* **Exercise**:
Output the data that follows, keeping every line identical.

* **Extracted page text data**:

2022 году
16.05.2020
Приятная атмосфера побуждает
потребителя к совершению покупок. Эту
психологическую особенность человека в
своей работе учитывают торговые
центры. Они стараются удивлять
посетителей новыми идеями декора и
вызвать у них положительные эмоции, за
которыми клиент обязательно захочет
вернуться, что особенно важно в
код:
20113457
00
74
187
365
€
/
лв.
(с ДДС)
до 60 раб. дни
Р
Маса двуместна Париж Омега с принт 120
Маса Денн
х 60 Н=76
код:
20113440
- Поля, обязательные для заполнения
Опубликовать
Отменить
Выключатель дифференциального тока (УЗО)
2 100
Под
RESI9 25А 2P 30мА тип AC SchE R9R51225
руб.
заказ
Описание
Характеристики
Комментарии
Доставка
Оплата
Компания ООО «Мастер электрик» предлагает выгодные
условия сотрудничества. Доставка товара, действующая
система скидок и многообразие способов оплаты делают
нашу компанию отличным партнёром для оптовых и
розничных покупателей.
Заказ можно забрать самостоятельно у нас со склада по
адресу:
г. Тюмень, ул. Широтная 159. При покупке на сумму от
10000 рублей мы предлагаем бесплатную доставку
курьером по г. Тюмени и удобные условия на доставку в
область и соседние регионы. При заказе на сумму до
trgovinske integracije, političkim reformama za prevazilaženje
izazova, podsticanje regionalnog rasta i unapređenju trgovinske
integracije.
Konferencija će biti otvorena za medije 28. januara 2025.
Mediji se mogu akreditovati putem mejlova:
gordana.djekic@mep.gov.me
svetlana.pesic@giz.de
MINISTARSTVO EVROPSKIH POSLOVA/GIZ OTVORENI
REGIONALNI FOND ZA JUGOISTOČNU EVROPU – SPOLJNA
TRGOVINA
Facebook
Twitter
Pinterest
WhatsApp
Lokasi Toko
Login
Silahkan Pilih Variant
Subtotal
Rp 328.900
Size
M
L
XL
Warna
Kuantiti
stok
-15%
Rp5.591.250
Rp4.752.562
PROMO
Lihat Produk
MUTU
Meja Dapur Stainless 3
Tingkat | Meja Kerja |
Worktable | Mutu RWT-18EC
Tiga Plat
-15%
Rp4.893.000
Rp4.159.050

* **Exercise answer**:
2022 году
16.05.2020
Приятная атмосфера побуждает
потребителя к совершению покупок. Эту
психологическую особенность человека в
своей работе учитывают торговые
центры. Они стараются удивлять
посетителей новыми идеями декора и
вызвать у них положительные эмоции, за
которыми клиент обязательно захочет
вернуться, что особенно важно в
код:
20113457
00
74
187
365
€
/
лв.
(с ДДС)
до 60 раб. дни
Р
Маса двуместна Париж Омега с принт 120
Маса Денн
х 60 Н=76
код:
20113440
- Поля, обязательные для заполнения
Опубликовать
Отменить
Выключатель дифференциального тока (УЗО)
2 100
Под
RESI9 25А 2P 30мА тип AC SchE R9R51225
руб.
заказ
Описание
Характеристики
Комментарии
Доставка
Оплата
Компания ООО «Мастер электрик» предлагает выгодные
условия сотрудничества. Доставка товара, действующая
система скидок и многообразие способов оплаты делают
нашу компанию отличным партнёром для оптовых и
розничных покупателей.
Заказ можно забрать самостоятельно у нас со склада по
адресу:
г. Тюмень, ул. Широтная 159. При покупке на сумму от
10000 рублей мы предлагаем бесплатную доставку
курьером по г. Тюмени и удобные условия на доставку в
область и соседние регионы. При заказе на сумму до
trgovinske integracije, političkim reformama za prevazilaženje
izazova, podsticanje regionalnog rasta i unapređenju trgovinske
integracije.
Konferencija će biti otvorena za medije 28. januara 2025.
Mediji se mogu akreditovati putem mejlova:
gordana.djekic@mep.gov.me
svetlana.pesic@giz.de
MINISTARSTVO EVROPSKIH POSLOVA/GIZ OTVORENI
REGIONALNI FOND ZA JUGOISTOČNU EVROPU – SPOLJNA
TRGOVINA
Facebook
Twitter
Pinterest
WhatsApp
Lokasi Toko
Login
Silahkan Pilih Variant
Subtotal
Rp 328.900
Size
M
L
XL
Warna
Kuantiti
stok
-15%
Rp5.591.250
Rp4.752.562
PROMO
Lihat Produk
MUTU
Meja Dapur Stainless 3
Tingkat | Meja Kerja |
Worktable | Mutu RWT-18EC
Tiga Plat
-15%
Rp4.893.000
Rp4.159.050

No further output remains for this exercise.